Portability of Music Cheapens Its Meaning

Posted on August 4, 2004
Filed Under Culture, Music, Technology |

Norman Lebrecht is not a fan of the Sony Walkman and its descendents.

25 years of Walkman usage has destroyed any sense of a piece of music having a place in the world, in time, in our personal lives. Music, made portable, is removed from any frame of reference. It becomes a utility, undeserving of more attention than drinking water from a tap.


The author also argues that sound quality is unaesthetic and dangerous. Being able to take music with you takes it from its context. While a viewer must visit a gallery or a museum to see works of visual art, the musical experience can now be carried with the listener, albeit in a greatly reduced form.

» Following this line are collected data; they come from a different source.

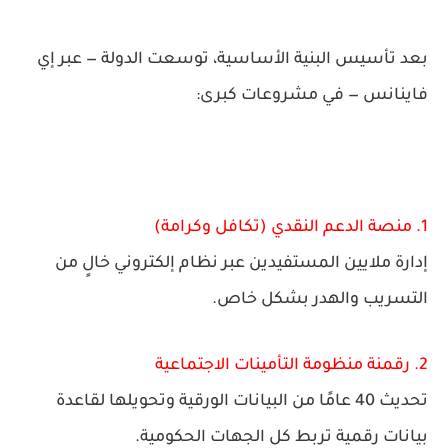
بعد تأسيس البنية الأساسية، توسعت الدولة — عبر إي
فاينانس — في مشروعات كبرى:
1. منصة الدعم النقدي (تكافل وكرامة)
إدارة ملايين المستفيدين عبر نظام إلكتروني خالٍ من
التسريب والهدر بشكل خاص.
2. رقمنة منظومة التأمينات الاجتماعية
تحديث 40 عامًا من البيانات الورقية وتحويلها لقاعدة
بيانات رقمية تربط كل الجهات الحكومية.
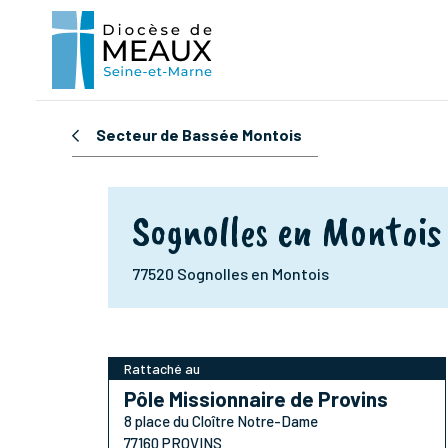
Secteur de Bassée Montois
Sognolles en Montois
77520 Sognolles en Montois
Rattaché au
Pôle Missionnaire de Provins
8 place du Cloître Notre-Dame
77160 PROVINS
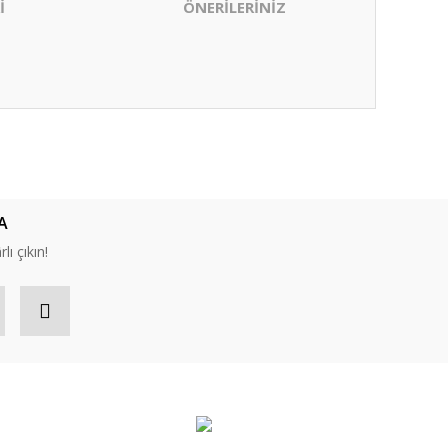
İ
ÖNERİLERİNİZ
ıza iletebilirsiniz.
A
lı çıkın!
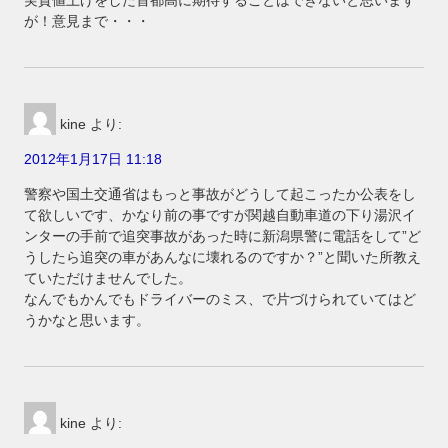
が！意見まで・・・
kine
より:
2012年1月17日 11:18
警察や国土交通省はもっと事故がどうして起こったか公表をし
て欲しいです、かなり前の事ですが関越自動車道の下り湯沢イ
ンターの手前で追突事故があった時に新潟県警に電話をして”ど
うしたら追突の車があんなに壊れるのですか？”と聞いた所教え
ていただけませんでした。
なんでもかんでもドライバーのミス、で片づけられていてはど
うかなと思います。
kine
より:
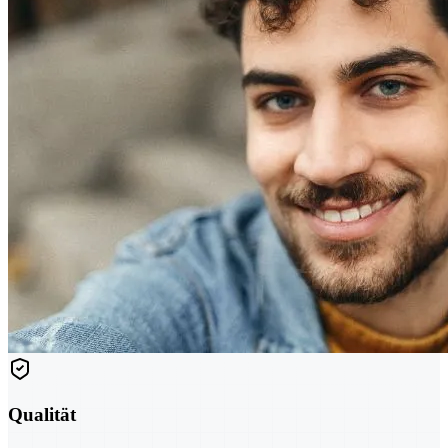
Qualität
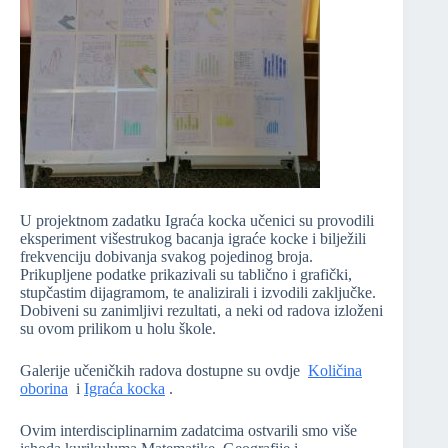
U projektnom zadatku Igraća kocka učenici su provodili
eksperiment višestrukog bacanja igraće kocke i bilježili
frekvenciju dobivanja svakog pojedinog broja.
Prikupljene podatke prikazivali su tablično i grafički,
stupčastim dijagramom, te analizirali i izvodili zaključke.
Dobiveni su zanimljivi rezultati, a neki od radova izloženi
su ovom prilikom u holu škole.
Galerije učeničkih radova dostupne su ovdje
Količina
oborina
i
Igraća kocka
.
Ovim interdisciplinarnim zadatcima ostvarili smo više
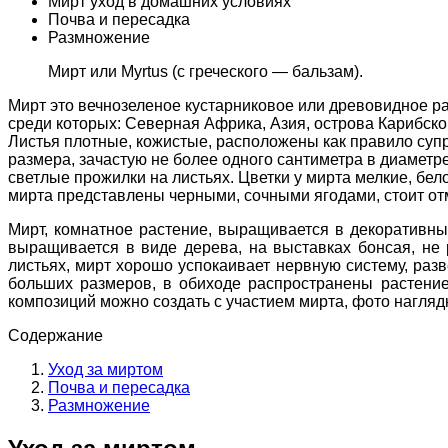
Мирт уход в домашних условиях
Почва и пересадка
Размножение
Мирт или Myrtus (с греческого — бальзам).
Мирт это вечнозеленое кустарниковое или древовидное р
среди которых: Северная Африка, Азия, острова Карибско
Листья плотные, кожистые, расположены как правило супро
размера, зачастую не более одного сантиметра в диаметр
светлые прожилки на листьях. Цветки у мирта мелкие, бе
мирта представлены черными, сочными ягодами, стоит отме
Мирт, комнатное растение, выращивается в декоративны
выращивается в виде дерева, на выставках бонсая, не 
листьях, мирт хорошо успокаивает нервную систему, разв
больших размеров, в обиходе распространены растение
композиций можно создать с участием мирта, фото нагляд
Содержание
Уход за миртом
Почва и пересадка
Размножение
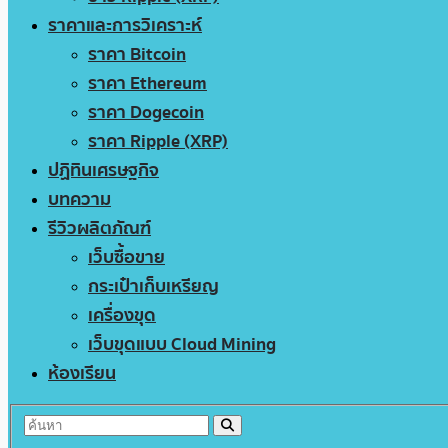
ราคาและการวิเคราะห์
ราคา Bitcoin
ราคา Ethereum
ราคา Dogecoin
ราคา Ripple (XRP)
ปฏิทินเศรษฐกิจ
บทความ
รีวิวผลิตภัณฑ์
เว็บซื้อขาย
กระเป๋าเก็บเหรียญ
เครื่องขุด
เว็บขุดแบบ Cloud Mining
ห้องเรียน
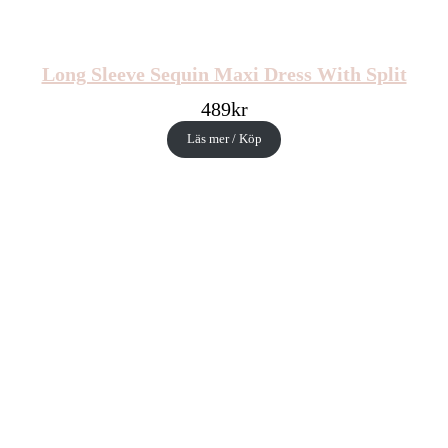
Long Sleeve Sequin Maxi Dress With Split
489
kr
Läs mer / Köp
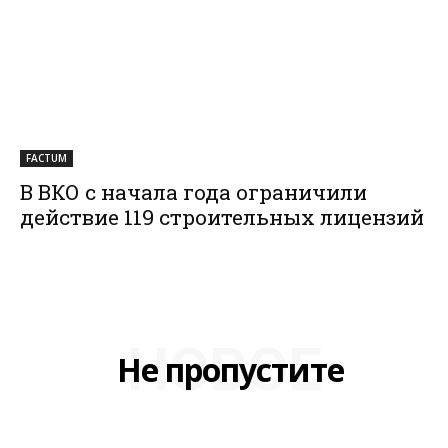
FACTUM
В ВКО с начала года ограничили
действие 119 строительных лицензий
НОВОЕ
Не пропустите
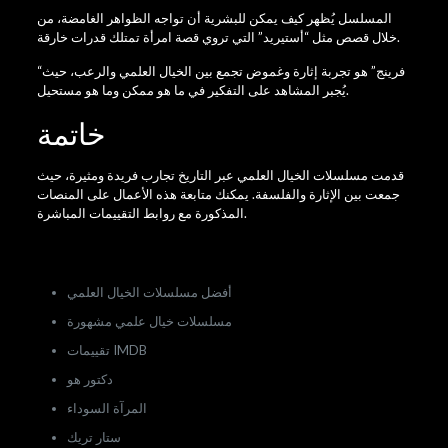
المسلسل يُظهر كيف يمكن للبشرية أن تواجه الظواهر الغامضة، من
خلال قصص مثل “أستيريد” التي تروي قصة امرأة تمتلك قدرات خارقة.
“فرينج” هو تجربة إثارة وغموض تجمع بين الخيال العلمي والرعب، حيث
يُجبر المشاهد على التفكير في ما هو ممكن وما هو مستحيل.
خاتمة
قدمت مسلسلات الخيال العلمي عبر التاريخ تجارب فريدة ومثيرة، حيث
جمعت بين الإثارة والفلسفة. يمكنك متابعة هذه الأعمال على المنصات
المذكورة مع روابط التقييمات المباشرة.
الكلمات المفتاحية:
أفضل مسلسلات الخيال العلمي
مسلسلات خيال علمي مشهورة
تقييمات IMDB
دكتور هو
المرآة السوداء
ستار تريك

There is something missing from the article’s premise, however. Musical recording, whether portable or not, is what has lifted music performance from its context. Even works of art, now placed in a museum but once an integral part of a chapel in Renaissance-era Florence, have a much more meaningful existence than recorded music.

Recorded music—on phonograph, audiocassette, or CD—is only a cheap reproduction of the original performance. It can never exist within its intended context. It is comparable to a print of Mona Lisa one might buy in the Louvre’s gift shop, or even a low-resolution digitized graphic image. Here is a thin reproduction of an experience; take it with you.

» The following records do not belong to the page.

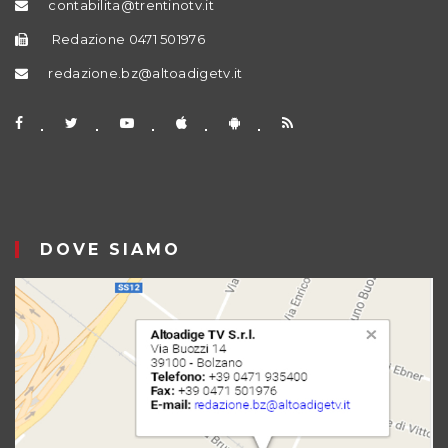
contabilita@trentinotv.it
Redazione 0471 501976
redazione.bz@altoadigetv.it
DOVE SIAMO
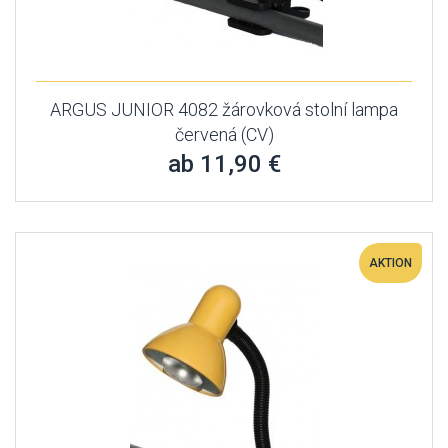
ARGUS JUNIOR 4082 žárovková stolní lampa
červená (CV)
ab 11,90 €
AKTION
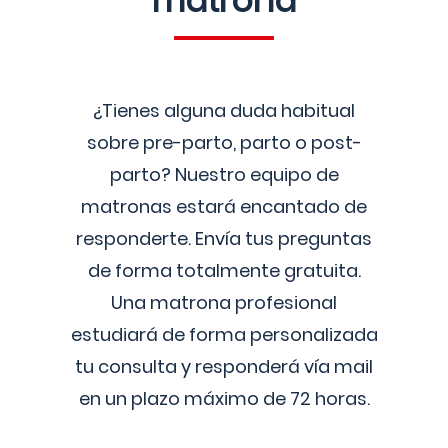
matrona
¿Tienes alguna duda habitual
sobre pre-parto, parto o post-
parto? Nuestro equipo de
matronas estará encantado de
responderte. Envía tus preguntas
de forma totalmente gratuita.
Una matrona profesional
estudiará de forma personalizada
tu consulta y responderá vía mail
en un plazo máximo de 72 horas.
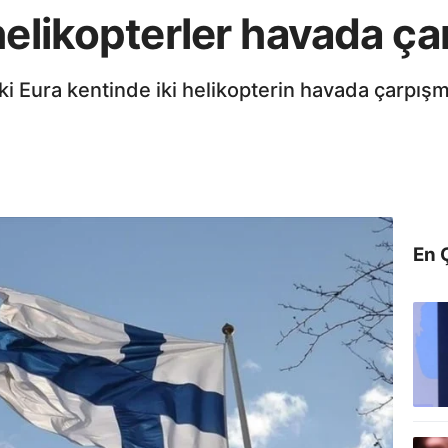
elikopterler havada çar
i Eura kentinde iki helikopterin havada çarpışm
En 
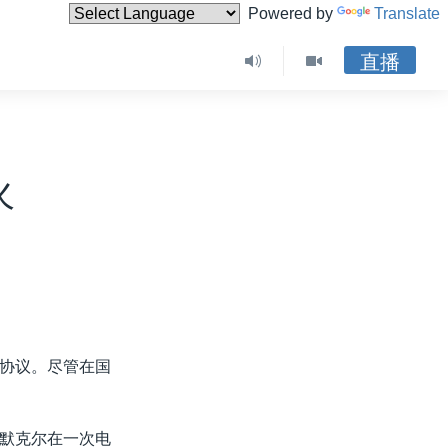
Powered by
Translate
直播
火
协议。尽管在国
默克尔在一次电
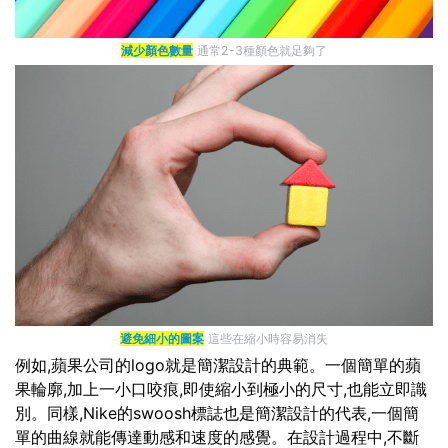
減少顏色數量
通常2-3種顏色就足夠了
避免細小的圖案
這些在縮小時容易消失
例如,蘋果公司的logo就是簡潔設計的典範。一個簡單的蘋
果輪廓,加上一小口咬痕,即使縮小到極小的尺寸,也能立即識
別。同樣,Nike的swoosh標誌也是簡潔設計的代表,一個簡
單的曲線就能傳達動感和速度的感覺。在設計過程中,不斷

The blame Lebrecht places on the Sony Walkman should extend back much further to Thomas Edison and his invention of the phonograph.

The benefits of recorded, and portable, music are great. A compact disc containing music will reach people who cannot experience the live performance. While the article argues that this takes away from music’s value to society, I believe it’s better for music to reach as many people in the world as possible. Perhaps one, while listening to a recording at home or on the go, will be inspired to seek out a live performance.

Comments

One Response to “Portability of Music Cheapens Its Meaning”

  1. Darren R. Sussman on August 10th, 2004 11:14 am

    Yes, but there is another point that is being missed. The art of recording has also been incorporated into the artform, and without it, certain pieces of music cannot exist.

    When you look at the production that goes into many pieces of music (whether you like those songs or not), you realize that without the technology, without the recording process, those pieces of music would not exist as you hear them. So, there’s a give and take that needs to be explored.